Снег в ее волосах начал таять, и прядка прилипла к влажному лбу. Губы посинели, на щеках проступил нездоровый румянец, но в глазах ее была решимость. И понял я, что просто так она не сдастся.

– Греться будем, – твердо сказал. – Не то к утру совсем задубеем.

Скинул с себя зипун и рубаху. Поежился от холода. Стянул ноговицы, развязал онучи, размотал их, развязал гашник, снял себя порты и исподнее. Мое голое тело сразу покрылось мурашками, но я постарался не обращать на них внимания.

Затем весь этот ворох одежды расстелил на лапнике.

– Т-ты чего задумал-то? – утихшая было дрожь вновь вернулась к ней, а в глазах появился страх.

– Да не боись ты. – Я невольно улыбнулся. – Выживать я задумал.

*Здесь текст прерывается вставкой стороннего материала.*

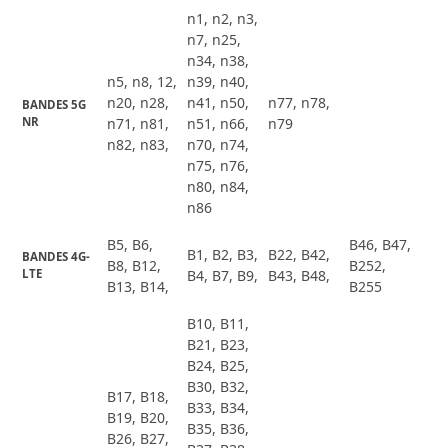
n1, n2, n3,
n7, n25,
n34, n38,
n5, n8, 12,
n39, n40,
n20, n28,
n41, n50,
n77, n78,
BANDES 5G 
NR
n71, n81,
n51, n66,
n79
n82, n83,
n70, n74,
n75, n76,
n80, n84,
n86
B5, B6,
B46, B47,
B1, B2, B3,
B22, B42,
BANDES 4G-
B8, B12,
B252,
LTE
B4, B7, B9,
B43, B48,
B13, B14,
B255
B10, B11,
B21, B23,
B24, B25,
B30, B32,
B17, B18,
B33, B34,
B19, B20,
B35, B36,
B26, B27,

Забирайся сюда, – кивнул я на лежанку. – Глядишь, к утру твоя одежа просохнет, а вдвоем-то под обыжкой теплее будет.

Она мгновение поразмыслила, а потом кивнула и, стараясь не потревожить обмороженную ногу, заползла на ложе.

– Ну, чего ждешь? – Она откинула полог обыжки и вдруг сама улыбнулась хитро. – Давай быстрей. Застудишься.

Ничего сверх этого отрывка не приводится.